Wyświetl Pojedyńczy Post
Stary 12-07-2015, 20:26   #18
Lhianann
 
Lhianann's Avatar
 
Reputacja: 1 Lhianann ma wspaniałą reputacjęLhianann ma wspaniałą reputacjęLhianann ma wspaniałą reputacjęLhianann ma wspaniałą reputacjęLhianann ma wspaniałą reputacjęLhianann ma wspaniałą reputacjęLhianann ma wspaniałą reputacjęLhianann ma wspaniałą reputacjęLhianann ma wspaniałą reputacjęLhianann ma wspaniałą reputacjęLhianann ma wspaniałą reputację
Akcja. Adrenalina. Napięcie.

Tak to było cudowne. Aczkolwiek Iris należała do osób jakie wolały oglądać czasem te cudowności z bezpiecznej odległości. Na przykład takiej jaką daje podgląd kamer. W furgonetce. Jaką prowadzi ktoś inny. Na przykład dobrze opłacony fachowiec. Wszystko było jak należy, wręcz perfekcyjnie.
Aż do chwili w której dostała info o tym, że Wu został zastrzelony przed jakąś knajpą w Barrens. Z wiadomości jakie błyskawicznie znalazły się w sieci wynikało, że jak to w tej okolicy, to zapewne porachunki gangów.
Ale ona podskórnie wiedziała, że to nie to. I że niedługo może zrobić się gorąco wokół jej zgrabnego tyłka.
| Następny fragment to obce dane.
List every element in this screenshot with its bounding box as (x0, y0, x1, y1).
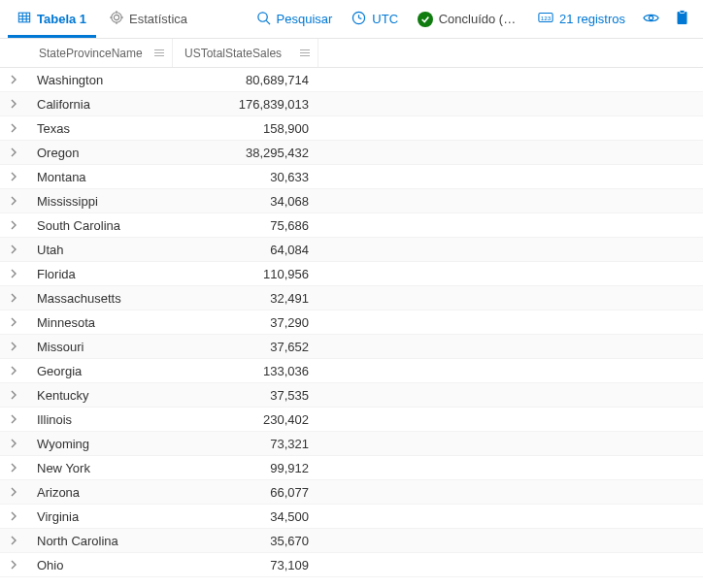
cell-state: Utah (27, 243, 173, 257)
svg-text:123: 123 (541, 15, 552, 21)
expand-row-button[interactable] (0, 269, 27, 278)
expand-row-button[interactable] (0, 487, 27, 497)
expand-row-button[interactable] (0, 414, 27, 424)
column-menu-icon[interactable] (154, 49, 164, 57)
cell-sales: 230,402 (173, 412, 318, 427)
table-row[interactable]: Arizona66,077 (0, 480, 703, 505)
cell-state: Missouri (27, 340, 173, 354)
table-row[interactable]: Florida110,956 (0, 262, 703, 286)
cell-sales: 64,084 (173, 243, 318, 257)
table-row[interactable]: Illinois230,402 (0, 408, 703, 432)
expand-row-button[interactable] (0, 560, 27, 570)
cell-sales: 37,290 (173, 315, 318, 330)
expand-row-button[interactable] (0, 75, 27, 84)
table-row[interactable]: North Carolina35,670 (0, 529, 703, 553)
expand-row-button[interactable] (0, 511, 27, 521)
cell-sales: 80,689,714 (173, 73, 318, 87)
cell-sales: 37,652 (173, 340, 318, 354)
expand-row-button[interactable] (0, 123, 27, 133)
expand-row-button[interactable] (0, 147, 27, 157)
cell-state: Virginia (27, 509, 173, 524)
cell-sales: 75,686 (173, 218, 318, 233)
cell-state: Kentucky (27, 388, 173, 403)
cell-state: North Carolina (27, 534, 173, 548)
status-label: Concluído (0... (439, 12, 519, 26)
status-button[interactable]: Concluído (0... (410, 0, 526, 38)
cell-sales: 37,535 (173, 388, 318, 403)
column-header-state[interactable]: StateProvinceName (27, 39, 173, 67)
tab-table-label: Tabela 1 (37, 12, 86, 26)
cell-sales: 32,491 (173, 291, 318, 306)
table-row[interactable]: Montana30,633 (0, 165, 703, 189)
cell-state: Georgia (27, 364, 173, 378)
cell-state: Massachusetts (27, 291, 173, 306)
table-row[interactable]: New York99,912 (0, 456, 703, 480)
expand-row-button[interactable] (0, 463, 27, 473)
cell-state: Wyoming (27, 437, 173, 451)
cell-sales: 30,633 (173, 170, 318, 184)
cell-state: Minnesota (27, 315, 173, 330)
table-row[interactable]: South Carolina75,686 (0, 213, 703, 238)
expand-row-button[interactable] (0, 366, 27, 376)
table-row[interactable]: Washington80,689,714 (0, 68, 703, 92)
table-body[interactable]: Washington80,689,714California176,839,01… (0, 68, 703, 588)
cell-state: New York (27, 461, 173, 475)
expand-row-button[interactable] (0, 245, 27, 254)
table-row[interactable]: Virginia34,500 (0, 505, 703, 529)
svg-point-6 (114, 15, 118, 19)
column-header-state-label: StateProvinceName (35, 47, 154, 60)
expand-row-button[interactable] (0, 390, 27, 400)
cell-sales: 34,500 (173, 509, 318, 524)
expand-row-button[interactable] (0, 220, 27, 230)
svg-point-18 (649, 16, 653, 19)
expand-row-button[interactable] (0, 293, 27, 303)
utc-button[interactable]: UTC (344, 0, 406, 38)
records-button[interactable]: 123 21 registros (530, 0, 633, 38)
cell-sales: 38,295,432 (173, 146, 318, 160)
table-row[interactable]: Georgia133,036 (0, 359, 703, 383)
visibility-button[interactable] (637, 0, 664, 38)
column-header-sales[interactable]: USTotalStateSales (173, 39, 318, 67)
cell-state: Illinois (27, 412, 173, 427)
svg-point-11 (257, 12, 266, 20)
search-label: Pesquisar (277, 12, 333, 26)
table-row[interactable]: Oregon38,295,432 (0, 141, 703, 165)
column-menu-icon[interactable] (300, 49, 310, 57)
cell-sales: 66,077 (173, 485, 318, 500)
table-row[interactable]: Missouri37,652 (0, 335, 703, 359)
tab-table[interactable]: Tabela 1 (8, 0, 96, 38)
cell-sales: 73,321 (173, 437, 318, 451)
expand-row-button[interactable] (0, 99, 27, 109)
expand-row-button[interactable] (0, 342, 27, 351)
table-row[interactable]: Wyoming73,321 (0, 432, 703, 456)
table-row[interactable]: Mississippi34,068 (0, 189, 703, 213)
table-row[interactable]: Kentucky37,535 (0, 383, 703, 408)
svg-rect-20 (680, 11, 685, 14)
tab-statistics[interactable]: Estatística (100, 0, 197, 38)
table-row[interactable]: Massachusetts32,491 (0, 286, 703, 310)
table-row[interactable]: Ohio73,109 (0, 553, 703, 577)
search-icon (256, 11, 271, 28)
svg-rect-0 (18, 13, 29, 22)
expand-row-button[interactable] (0, 439, 27, 448)
cell-state: Montana (27, 170, 173, 184)
cell-state: California (27, 97, 173, 112)
cell-sales: 99,912 (173, 461, 318, 475)
expand-row-button[interactable] (0, 317, 27, 327)
table-row[interactable]: Utah64,084 (0, 238, 703, 262)
clipboard-button[interactable] (668, 0, 695, 38)
expand-row-button[interactable] (0, 172, 27, 181)
expand-row-button[interactable] (0, 536, 27, 545)
search-button[interactable]: Pesquisar (249, 0, 341, 38)
expand-row-button[interactable] (0, 196, 27, 206)
cell-sales: 158,900 (173, 121, 318, 136)
number-box-icon: 123 (538, 12, 553, 26)
svg-point-5 (112, 13, 122, 23)
clock-icon (352, 11, 366, 28)
svg-line-15 (359, 17, 362, 18)
table-row[interactable]: Texas158,900 (0, 116, 703, 141)
table-row[interactable]: California176,839,013 (0, 92, 703, 116)
table-row[interactable]: Minnesota37,290 (0, 310, 703, 335)
check-circle-icon (418, 12, 433, 27)
table-icon (17, 11, 31, 27)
Oraz mniej zgrabnych części ciała chłopaków.
Nagle na przekazie z jednej z kamer zobaczyła światło odbijając się od lunety i cień długiej lufy w jednym z okien domów stojących w ogrodzie.
Co jak co, ale nie zamierzała narażać wynajętych fachowców, to byłby zbyt oczywisty trop. Chłopaki i tak nie zdążyli by wrócić do furgonetki.
Poza tym, oni mieli sporą szanse na przeżycie bez względu na okoliczności.
Wysłała Jeremowi, przez serwer z drugiego końca świata, info o tym gdzie mają szukać furgonetki, a jej obsłudze kazała odjechać w bezpieczne miejsce, ale takie by chłopaki mieli szanse tam się dostać.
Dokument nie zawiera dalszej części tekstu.